A DESUMANIDADE DO HUMANO
 

 

23 de abril de 2007

O inglês Ken Loach é um dos grandes nomes do cinema atual e seus poderosos dramas políticos, que ainda tem a capacidade de se comunicar com uma platéia educada por um universo visual diverso daquele em que o cineasta concebeu sua estética do engajamento, emocionam por via de regra. Ventos da liberdade (The wind that shakes the barley; 2006) é uma nova amostra de seu talento narrativo e de pensador lúcido do mundo contemporâneo.

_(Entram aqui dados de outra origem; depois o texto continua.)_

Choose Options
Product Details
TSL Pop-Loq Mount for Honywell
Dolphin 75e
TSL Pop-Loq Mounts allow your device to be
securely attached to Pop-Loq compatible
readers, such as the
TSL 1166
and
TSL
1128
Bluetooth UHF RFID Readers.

Como Terra e liberdade (1995), talvez o ponto alto do cinema de Loach, em Ventos da liberdade há uma virulência que chega ao panfletário na exposição das intolerâncias radicais da conduta humana. Como a luta fratricida da guerra civil espanhola de Terra e liberdade, as escaramuças bélicas eternas entre irlandeses e ingleses na Irlanda dos anos 20 do século XX, em Ventos da liberdade, é um retrato contundente da estupidez do homem em todas as latitudes. E ninguém melhor do que Loach sabe transformar em imagens estes perigosos e dolorosos assuntos.

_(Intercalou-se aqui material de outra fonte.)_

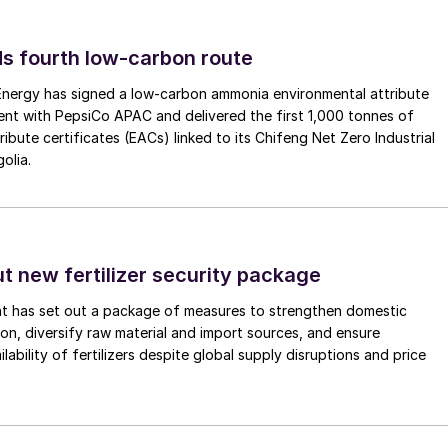
s fourth low-carbon route
 Energy has signed a low-carbon ammonia environmental attribute
nt with PepsiCo APAC and delivered the first 1,000 tonnes of
ibute certificates (EACs) linked to its Chifeng Net Zero Industrial
olia.
ut new fertilizer security package
nt has set out a package of measures to strengthen domestic
tion, diversify raw material and import sources, and ensure
lability of fertilizers despite global supply disruptions and price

As características britânicas da linguagem cinematográfica de Loach, assim como ocorria com Stephen Frears em A rainha (2006), outro dos destaques do ano, se recortam especialmente na precisão dos detalhes de cores e luzes, presente em realizadores tão diferentes quanto Alfred Hitchcock e Joseph Losey. São todos, estes ingleses, preciosistas da forma, mas nunca formalistas estéreis.

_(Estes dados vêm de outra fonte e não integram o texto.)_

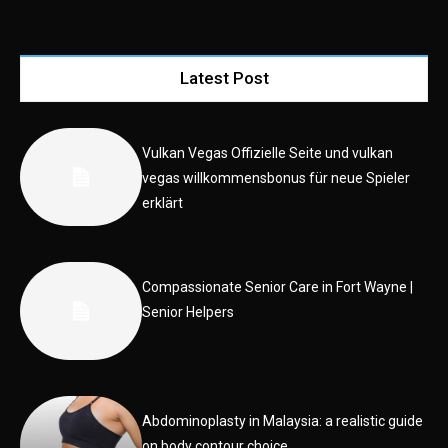
Latest Post
Vulkan Vegas Offizielle Seite und vulkan
vegas willkommensbonus für neue Spieler
erklärt
Compassionate Senior Care in Fort Wayne |
Senior Helpers
Abdominoplasty in Malaysia: a realistic guide
on body contour choice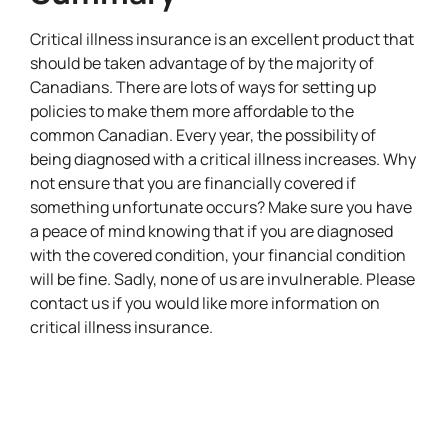
Critical illness insurance is an excellent product that
should be taken advantage of by the majority of
Canadians. There are lots of ways for setting up
policies to make them more affordable to the
common Canadian. Every year, the possibility of
being diagnosed with a critical illness increases. Why
not ensure that you are financially covered if
something unfortunate occurs? Make sure you have
a peace of mind knowing that if you are diagnosed
with the covered condition, your financial condition
will be fine. Sadly, none of us are invulnerable. Please
contact us if you would like more information on
critical illness insurance.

Loach, todavia, vai muito além das formas cinematográficas ao mergulhar nas complexas mutações das personagens. O irmão mais desligado e conformista, Damien, se converte num radical movido pela indignação diante da violência injusta do inimigo. Aquele que era mais intransigente, Teddy, vira conciliador, tenta o desarmamento no final e vai determinar a execução de seu próprio mano Damien porque este não quis dizer onde estão as armas do grupo. Neste confronto meio sarcástico e cruel entre irmãos para coroar o sentido perverso de Ventos da liberdade, Loach localiza o fundo do poço da natureza humana, a quanto precisamos descer para atingir a liberdade de movimentos e pensamentos; a execução de Damien por Teddy é reflexo duma execução anterior em que Damien determinou a execução dum garoto com quem conviveu desde a infância; assim como a mãe do garoto morto pragueja dizendo que nunca mais quer ver Damien, para quem ela preparava café quando pequeno, a namorada de Damien se atira contra Teddy, ao sabê-lo assassino do irmão, dizendo que desapareça da frente dela para sempre.

Pois aí está Ventos da liberdade, um filme que repõe o gosto pelo melhor cinema.